01 Apr 2022 | 18:35 UTC

Argentina gets bid for new pipeline project as it seeks to widen gas exports

Highlights

Tenaris made sole offer to supply steel pipes

First stage of pipeline is to add 13 mil cu m/d of capacity

Decision comes as gas import prices surge

Argentina is pressing ahead on a $2.3 billion project to build a natural gas pipeline, a key for increasing production from the Vaca Muerta shale play to reduce costlier gas and diesel imports and widen exports

IEASA, a state-owned company that handles the nation's gas imports, received a sole bid in a March 31 auction to supply 656 km of steel pipes for the first leg of the pipeline, according to a webcast of the auction.

Tenaris, a Luxembourg-based steel pipe maker that is part of the Argentinian-Italian industrial conglomerate Techint, offered to supply the pipes for $567 million, according to the webcast.

IEASA said the auction is "a big step" toward building the pipeline, according to a message on Twitter.

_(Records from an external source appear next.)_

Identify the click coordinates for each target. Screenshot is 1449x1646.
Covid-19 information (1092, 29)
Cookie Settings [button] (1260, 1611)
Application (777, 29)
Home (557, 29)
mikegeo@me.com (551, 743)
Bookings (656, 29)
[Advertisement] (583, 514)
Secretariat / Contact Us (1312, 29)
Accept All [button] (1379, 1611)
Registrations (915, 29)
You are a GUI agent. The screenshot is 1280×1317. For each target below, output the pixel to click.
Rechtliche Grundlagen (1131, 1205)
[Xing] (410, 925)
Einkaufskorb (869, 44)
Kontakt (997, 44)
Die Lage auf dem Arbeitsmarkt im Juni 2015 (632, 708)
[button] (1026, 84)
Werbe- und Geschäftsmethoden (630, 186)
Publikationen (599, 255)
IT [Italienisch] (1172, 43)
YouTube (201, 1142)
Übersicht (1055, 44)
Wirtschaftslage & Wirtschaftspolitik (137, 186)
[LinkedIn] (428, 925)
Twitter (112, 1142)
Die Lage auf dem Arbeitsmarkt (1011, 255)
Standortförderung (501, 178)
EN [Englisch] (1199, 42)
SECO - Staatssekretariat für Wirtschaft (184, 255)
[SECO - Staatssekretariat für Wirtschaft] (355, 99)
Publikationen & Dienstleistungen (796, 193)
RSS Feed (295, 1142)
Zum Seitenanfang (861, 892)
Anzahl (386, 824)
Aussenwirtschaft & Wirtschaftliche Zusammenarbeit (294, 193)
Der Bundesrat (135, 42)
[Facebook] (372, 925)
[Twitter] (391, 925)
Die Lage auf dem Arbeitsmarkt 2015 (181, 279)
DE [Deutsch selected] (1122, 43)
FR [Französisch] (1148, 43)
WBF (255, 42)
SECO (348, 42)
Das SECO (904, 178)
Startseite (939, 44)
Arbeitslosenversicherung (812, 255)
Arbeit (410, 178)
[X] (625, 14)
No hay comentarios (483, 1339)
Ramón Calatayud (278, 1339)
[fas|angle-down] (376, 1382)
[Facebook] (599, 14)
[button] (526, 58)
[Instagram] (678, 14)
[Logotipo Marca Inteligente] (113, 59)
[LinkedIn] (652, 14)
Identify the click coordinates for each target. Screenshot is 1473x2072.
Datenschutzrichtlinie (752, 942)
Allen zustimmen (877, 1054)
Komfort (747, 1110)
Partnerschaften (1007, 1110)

A source at IEASA, who asked not to be named, citing company policy, said the bid is under analysis, but added that the company is "working at full speed" to eventually award the contract if it meets the requirements of the auction.

Boosting output

There is a sense of urgency to build the line so that producers in Vaca Muerta, one of the world's biggest shale plays, can step up gas production.

Vaca Muerta, which came into development in 2012-13, has surged in production, taking its output -- along with a few smaller tight plays -- to 52% of the country's 130 million cu m/d of total gas output in February, according to Energy Secretariat data.

"If we don't do anything with infrastructure, production will hit a ceiling in the next couple of years," Rodolfo Freyre, vice president for gas, power and business development at BP-backed Pan American Energy, the country's fourth biggest gas producer, said last at a recent oil conference in Buenos Aires.

The first stage of the line will run from Vaca Muerta in Neuquen province to Buenos Aires province, a $1.6 billion project that will add 13 million cu m/d of capacity in 2023 and another 11 million cu m/day in 2024. The second stage will take the line to Santa Fe province in the middle of the country with an additional investment of some $700 million, expanding the total capacity to 44 million cu m/d in 2025, according to IEASA.

At first, the pipeline will make it possible to reduce imports of gas and diesel as an alternative for power plants.

Argentina imported 22.6 million cu m/d of gas in 2021 from Bolivia and off the global LNG market, up 13.6% from 19.9 million cu m/d in 2020, according to data from the Energy Secretariat. Of the imports last year, most of the growth was in LNG, which rose 91% to 9.7 million cu m/d from 5.1 million cu m/d in 2020, in part because Bolivia's production is in decline.

On March 31, the government said it wants to reduce LNG imports this year because tight global supplies in the wake of Russia's war on Ukraine have pushed up prices.

IEASA has awarded contracts for importing eight cargoes of LNG in May at $39/MMBtu, according to recent local media reports. That was far more than the $7-$13/MMBtu that it paid last year to import a total of 56 cargoes. With needs for importing some 60 more cargoes this year, the cash-strapped country is seeking to trim purchases, including through energy conservation measures that the government is expected to announce in coming days.

Export potential

After building production to meet at least the 140 million cu m/d of average demand, which peaks at 180 million cu m/d in winter, the next step will be to increase exports to Brazil, Chile and Uruguay, and then build liquefaction capacity for LNG exports.

The window for exporting gas is wider than that of oil, as the world transitions to net-zero carbon emissions, an incentive to bet on Vaca Muerta for gas.

The window for gas will be "open for many years," Sean Rooney, president of Shell Argentina, said at the oil conference. "There is a lot of gas in Argentina so that we have to start taking advantage now."